→ WHAT THIS TASK INVOLVES: With pictures omitted, copy exactly the lines from the one containing "SAV en France" through the end of the records below.

- Opening Delimiter -

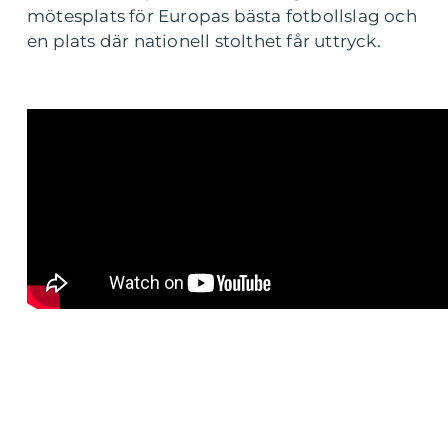
mötesplats för Europas bästa fotbollslag och
en plats där nationell stolthet får uttryck.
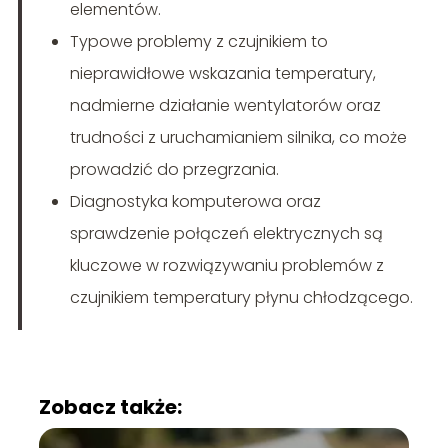
elementów.
Typowe problemy z czujnikiem to
nieprawidłowe wskazania temperatury,
nadmierne działanie wentylatorów oraz
trudności z uruchamianiem silnika, co może
prowadzić do przegrzania.
Diagnostyka komputerowa oraz
sprawdzenie połączeń elektrycznych są
kluczowe w rozwiązywaniu problemów z
czujnikiem temperatury płynu chłodzącego.
Zobacz także:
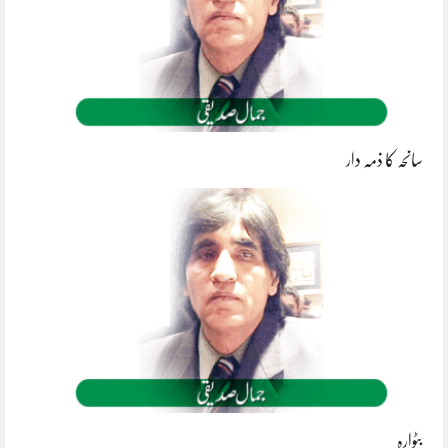
سانحہ کا ذمہ دار
بٹوارہ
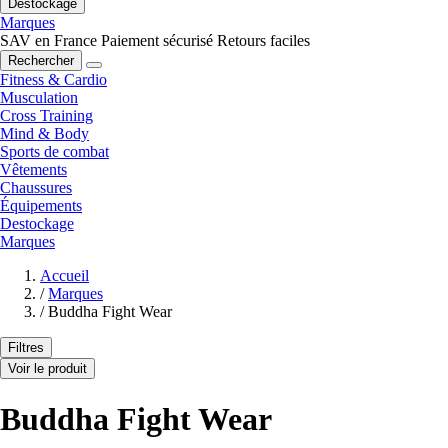
Destockage
Marques
SAV en France
Paiement sécurisé
Retours faciles
Rechercher
Fitness & Cardio
Musculation
Cross Training
Mind & Body
Sports de combat
Vêtements
Chaussures
Équipements
Destockage
Marques
Accueil
/
Marques
/
Buddha Fight Wear
Filtres
Voir le produit
Buddha Fight Wear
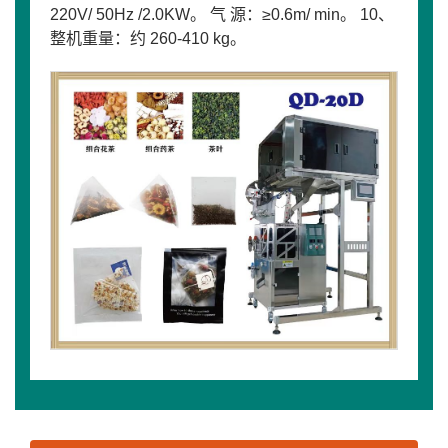
220V/ 50Hz /2.0KW。 气 源：≥0.6m/ min。 10、
整机重量：约 260-410 kg。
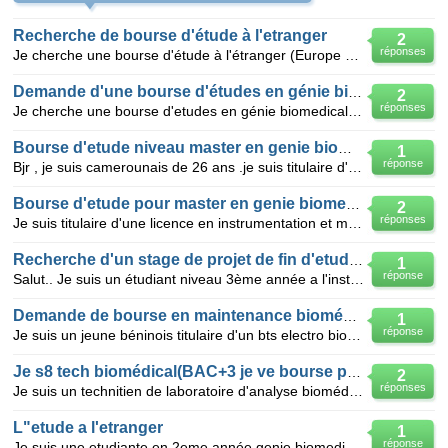
Recherche de bourse d'étude à l'etranger
2
réponses
Je cherche une bourse d'étude à l'étranger (Europe ou amerique du nord) option génie Biomedical. Je
Demande d'une bourse d'études en génie biomedical
2
réponses
Je cherche une bourse d'etudes en génie biomedical au l'amerique du nord. Je suis etudient en ère a
Bourse d'etude niveau master en genie biomedical
1
réponse
Bjr , je suis camerounais de 26 ans .je suis titulaire d'une licence en génie biomédical. j'aimerais
Bourse d'etude pour master en genie biomedical
2
réponses
Je suis titulaire d'une licence en instrumentation et maintenance biomedicale de l'universite des mo
Recherche d'un stage de projet de fin d'etudes :GBM
1
réponse
Salut.. Je suis un étudiant niveau 3ème année a l'institut supérieure des biotechnologiesde sfax et
Demande de bourse en maintenance biomédical
1
réponse
Je suis un jeune béninois titulaire d'un bts electro biomédical et ayant fait des stages pratiques,
Je s8 tech biomédical(BAC+3 je ve bourse pr master
2
réponses
Je suis un technitien de laboratoire d'analyse biomédical (BAC+3). je cherche une bourse pour faire
L"etude a l'etranger
1
réponse
Je suis une etudiante en 2eme année genie biomedical en tunisie,est ce que je peut avoir une bourse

- Closing Delimiter -

→ ANSWER:
SAV en France
Paiement sécurisé
Retours faciles
Rechercher
Fitness & Cardio
Musculation
Cross Training
Mind & Body
Sports de combat
Vêtements
Chaussures
Équipements
Destockage
Marques
Accueil
/
Marques
/
Buddha Fight Wear
Filtres
Voir le produit
Buddha Fight Wear
220V/ 50Hz /2.0KW。 气 源：≥0.6m/ min。 10、
整机重量：约 260-410 kg。
Recherche de bourse d'étude à l'etranger
2
réponses
Je cherche une bourse d'étude à l'étranger (Europe ou amerique du nord) option génie Biomedical. Je
Demande d'une bourse d'études en génie biomedical
2
réponses
Je cherche une bourse d'etudes en génie biomedical au l'amerique du nord. Je suis etudient en ère a
Bourse d'etude niveau master en genie biomedical
1
réponse
Bjr , je suis camerounais de 26 ans .je suis titulaire d'une licence en génie biomédical. j'aimerais
Bourse d'etude pour master en genie biomedical
2
réponses
Je suis titulaire d'une licence en instrumentation et maintenance biomedicale de l'universite des mo
Recherche d'un stage de projet de fin d'etudes :GBM
1
réponse
Salut.. Je suis un étudiant niveau 3ème année a l'institut supérieure des biotechnologiesde sfax et
Demande de bourse en maintenance biomédical
1
réponse
Je suis un jeune béninois titulaire d'un bts electro biomédical et ayant fait des stages pratiques,
Je s8 tech biomédical(BAC+3 je ve bourse pr master
2
réponses
Je suis un technitien de laboratoire d'analyse biomédical (BAC+3). je cherche une bourse pour faire
L"etude a l'etranger
1
réponse
Je suis une etudiante en 2eme année genie biomedical en tunisie,est ce que je peut avoir une bourse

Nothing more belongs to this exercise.